Se o premiado for outro, João Queiroz aconselha a seguinte aplicação de capital (risco moderado): de 45,2 milhões de euros, cinco por cento em depósitos a uma taxa residual para compensar a inflação; 20 por cento em imóveis; 15 por cento em empresas em início de actividade ou com necessidade temporária de liquidez.
Os restantes 67,8 milhões de euros são para aplicar deste modo: 30 por cento em acções; 20 por cento em fundos de investimento Alfa; 30 por cento em obrigações; dez por cento no mercado cambial; dez por cento em mercadorias (principalmente petróleo e ouro).
Fernando Ponte Lourenço, professor de Economia e Sistemas de Informação na Universidade Autónoma de Lisboa, adianta uma terceira solução, mais arriscada do ponto de vista financeiro, que passa pela compra de fundos de investimento BRIMC, referentes às economias emergentes.
“São denominados BRIMC: B de Brasil, R de Rússia, I de Índia, M de México e C de China, países que lideram as economias mais rentáveis”, explicou, “capazes por isso de dar uma rentabilidade de 50 por cento ao ano”. “A forma de adquirir fundos deste tipo não é complicada”, disse Ponte Lourenço, acrescentando que qualquer banco “possui uma carteira de fundos alargada”.
“Cada cliente é um caso”, disse ao CM fonte do Millennium, que opera “em Londres, numa das principais praças financeiras mundiais retirando daí benefícios consideráveis para os clientes”.

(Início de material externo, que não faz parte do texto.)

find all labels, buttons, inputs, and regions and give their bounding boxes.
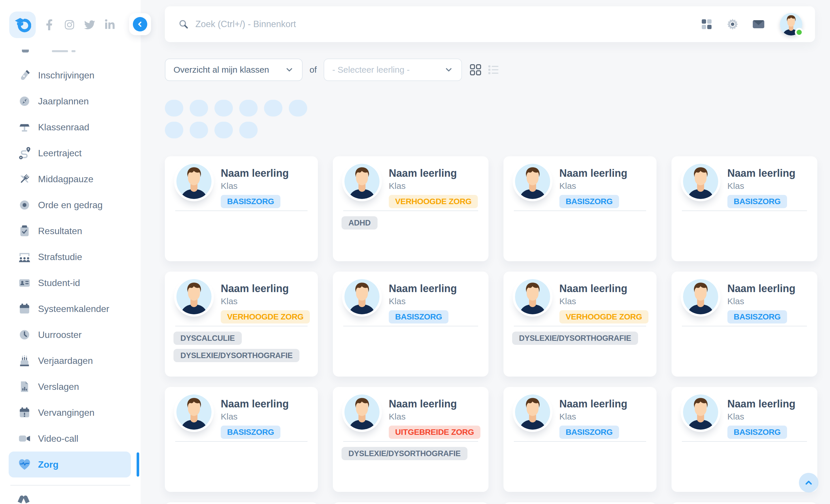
student-class: Klas bbox=[221, 412, 289, 421]
student-select[interactable]: - Selecteer leerling - bbox=[324, 59, 462, 81]
card-divider bbox=[343, 326, 478, 326]
filter-tag-dyscalculie[interactable] bbox=[215, 100, 233, 117]
student-name: Naam leerling bbox=[560, 283, 648, 295]
cutlery-icon bbox=[18, 172, 31, 186]
student-card[interactable]: Naam leerling Klas BASISZORG bbox=[504, 156, 657, 261]
list-view-icon bbox=[487, 64, 500, 76]
sidebar-item-verjaardagen[interactable]: Verjaardagen bbox=[9, 348, 131, 374]
student-card-partial bbox=[333, 502, 488, 504]
filter-tag-add[interactable] bbox=[239, 100, 258, 117]
sidebar-item-zorg[interactable]: Zorg bbox=[9, 451, 131, 477]
avatar-illustration bbox=[515, 279, 550, 314]
list-view-button[interactable] bbox=[487, 64, 500, 76]
linkedin-icon[interactable] bbox=[104, 19, 115, 30]
class-select[interactable]: Overzicht al mijn klassen bbox=[165, 59, 302, 81]
sidebar-item-uurrooster[interactable]: Uurrooster bbox=[9, 322, 131, 348]
avatar-illustration bbox=[344, 395, 380, 430]
audience-icon bbox=[18, 250, 31, 263]
student-card[interactable]: Naam leerling Klas BASISZORG bbox=[165, 156, 318, 261]
app-logo[interactable] bbox=[9, 11, 36, 38]
sidebar-item-middagpauze[interactable]: Middagpauze bbox=[9, 166, 131, 192]
filter-tag-dyslexie-dysorthografie[interactable] bbox=[190, 100, 208, 117]
student-card[interactable]: Naam leerling Klas BASISZORG bbox=[671, 387, 817, 492]
menu-label: Vervangingen bbox=[38, 407, 95, 418]
filter-controls: Overzicht al mijn klassen of - Selecteer… bbox=[165, 58, 500, 81]
sidebar-item-strafstudie[interactable]: Strafstudie bbox=[9, 244, 131, 270]
student-card[interactable]: Naam leerling Klas BASISZORG bbox=[333, 272, 488, 377]
student-card[interactable]: Naam leerling Klas VERHOOGDE ZORG ADHD bbox=[333, 156, 488, 261]
sidebar-item-vervangingen[interactable]: Vervangingen bbox=[9, 400, 131, 426]
student-class: Klas bbox=[389, 296, 457, 306]
care-badge: BASISZORG bbox=[727, 310, 787, 323]
card-header: Naam leerling Klas BASISZORG bbox=[165, 387, 318, 439]
sidebar-item-leertraject[interactable]: Leertraject bbox=[9, 140, 131, 166]
student-avatar bbox=[344, 395, 380, 430]
student-card[interactable]: Naam leerling Klas BASISZORG bbox=[671, 272, 817, 377]
student-card[interactable]: Naam leerling Klas VERHOOGDE ZORG DYSLEX… bbox=[504, 272, 657, 377]
card-header: Naam leerling Klas BASISZORG bbox=[504, 387, 657, 439]
sidebar-item-klassenraad[interactable]: Klassenraad bbox=[9, 114, 131, 140]
pen-nib-icon bbox=[18, 69, 31, 82]
student-class: Klas bbox=[560, 296, 648, 306]
filter-row bbox=[165, 122, 822, 138]
clipped-menu-item bbox=[0, 485, 141, 503]
student-name: Naam leerling bbox=[221, 283, 310, 295]
or-label: of bbox=[310, 65, 317, 75]
mail-icon-button[interactable] bbox=[752, 17, 765, 31]
clock-icon bbox=[18, 328, 31, 341]
collapse-sidebar-button[interactable] bbox=[133, 17, 147, 31]
filter-tag-onderpresteren[interactable] bbox=[289, 100, 307, 117]
sidebar-item-student-id[interactable]: Student-id bbox=[9, 270, 131, 296]
filter-row bbox=[165, 100, 822, 117]
filter-tag-adhd[interactable] bbox=[165, 100, 183, 117]
card-tags: ADHD bbox=[342, 216, 378, 229]
search-input[interactable] bbox=[195, 19, 700, 29]
student-name: Naam leerling bbox=[389, 167, 478, 179]
student-card[interactable]: Naam leerling Klas BASISZORG bbox=[504, 387, 657, 492]
filter-tag-ass[interactable] bbox=[190, 122, 208, 138]
care-badge: BASISZORG bbox=[727, 426, 787, 439]
sidebar-item-verslagen[interactable]: Verslagen bbox=[9, 374, 131, 400]
card-tags: DYSLEXIE/DYSORTHOGRAFIE bbox=[342, 447, 468, 460]
sidebar-item-inschrijvingen[interactable]: Inschrijvingen bbox=[9, 62, 131, 88]
record-icon bbox=[18, 198, 31, 212]
sidebar-item-resultaten[interactable]: Resultaten bbox=[9, 218, 131, 244]
menu-label: Systeemkalender bbox=[38, 304, 109, 314]
settings-icon-button[interactable] bbox=[726, 17, 739, 31]
student-card[interactable]: Naam leerling Klas UITGEBREIDE ZORG DYSL… bbox=[333, 387, 488, 492]
lectern-icon bbox=[18, 121, 31, 134]
care-badge: VERHOOGDE ZORG bbox=[389, 195, 478, 208]
student-name: Naam leerling bbox=[727, 167, 795, 179]
topbar-icons bbox=[700, 13, 802, 35]
card-divider bbox=[682, 441, 807, 442]
twitter-icon[interactable] bbox=[84, 19, 95, 30]
student-class: Klas bbox=[221, 181, 289, 191]
card-divider bbox=[343, 211, 478, 211]
online-status-badge bbox=[795, 28, 803, 37]
filter-tag-auditieve-beperking[interactable] bbox=[239, 122, 258, 138]
student-class: Klas bbox=[389, 181, 478, 191]
apps-icon-button[interactable] bbox=[700, 17, 713, 31]
filter-tag-zelfbeeld-en-zelfvertrouwen[interactable] bbox=[165, 122, 183, 138]
card-tags: DYSCALCULIEDYSLEXIE/DYSORTHOGRAFIE bbox=[173, 332, 299, 362]
grid-view-button[interactable] bbox=[470, 64, 482, 76]
menu-label: Verslagen bbox=[38, 381, 79, 392]
filter-tag-motorische-onhandigheid[interactable] bbox=[264, 100, 282, 117]
scroll-to-top-button[interactable] bbox=[799, 473, 819, 493]
student-card[interactable]: Naam leerling Klas BASISZORG bbox=[165, 387, 318, 492]
instagram-icon[interactable] bbox=[64, 19, 75, 30]
card-divider bbox=[682, 211, 807, 211]
filter-tag-gilles-de-la-tourette[interactable] bbox=[215, 122, 233, 138]
sidebar-item-systeemkalender[interactable]: Systeemkalender bbox=[9, 296, 131, 322]
user-avatar[interactable] bbox=[780, 13, 802, 35]
student-card[interactable]: Naam leerling Klas VERHOOGDE ZORG DYSCAL… bbox=[165, 272, 318, 377]
clipped-menu-item bbox=[0, 49, 141, 54]
sidebar-item-jaarplannen[interactable]: Jaarplannen bbox=[9, 88, 131, 114]
sidebar-item-orde-en-gedrag[interactable]: Orde en gedrag bbox=[9, 192, 131, 218]
student-name: Naam leerling bbox=[221, 398, 289, 410]
facebook-icon[interactable] bbox=[44, 19, 55, 30]
sidebar-item-video-call[interactable]: Video-call bbox=[9, 426, 131, 451]
care-badge: BASISZORG bbox=[389, 310, 448, 323]
chevron-left-icon bbox=[136, 20, 144, 28]
student-card[interactable]: Naam leerling Klas BASISZORG bbox=[671, 156, 817, 261]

Desde Maio último que não sai um primeiro prémio do Euromilhões no nosso país. O último deu na Amora (Seixal) e em Penacova, 7,5 milhões a cada totalista.
JACKPOT PERTO DO LIMITE
O jackpot leva nove semanas em que não pára de aumentar, perante a ausência de um totalista. Mas a subida do primeiro prémio do loto europeu, que leva cada vez mais pessoas a apostar, está a aproximar-se do limite. As regras do loto europeu estabelecem que o jackpot atinge o máximo à 12.ª semana, sorteio em cujo prémio rondará um valor próximo dos 180 milhões de euros.
À 12.ª semana, se não se registar um totalista, o valor do jackpot é repartido pelos segundos premiados. No caso de ninguém acertar em cinco números e uma estrela, o prémio de muitos milhões é então repartido pelos jogadores que conseguiram o terceiro prémio. Caso também não se verifique a existência de terceiros premiados, o jackpot é entregue aos quartos classificados, e assim sucessivamente.
A existência de quantias em jogo que lançam a possibilidade de entrar para a tabela dos cem mais ricos de Portugal atrai muitos a preencher as cruzinhas do Euromilhões. Na última semana, as receitas deste jogo renderam à Santa Casa 28 milhões de euros. Numa semana sem jackpot, as receitas rondam os 15 milhões de euros.
PREMIADOS NÃO PERDEM A CALMA
Onze portugueses foram até hoje euromilionários no nosso país (outros dois ganharam no estrangeiro, em Espanha e na Suíça) desde a chegada do loto europeu. Além do palpite para a sorte, une- -os o facto de não terem perdido a calma nem sofrido de grande stress na hora de receberem o prémio. No Gabinete de Apoio ao Alto Premiado da Santa Casa da Misericórdia de Lisboa nenhum totalista requereu apoio de um psicólogo para gerir as emoções perante tanto dinheiro. A Santa Casa conta ainda com especialistas na banca, imobiliário, seguros e justiça que já foram solicitados várias vezes.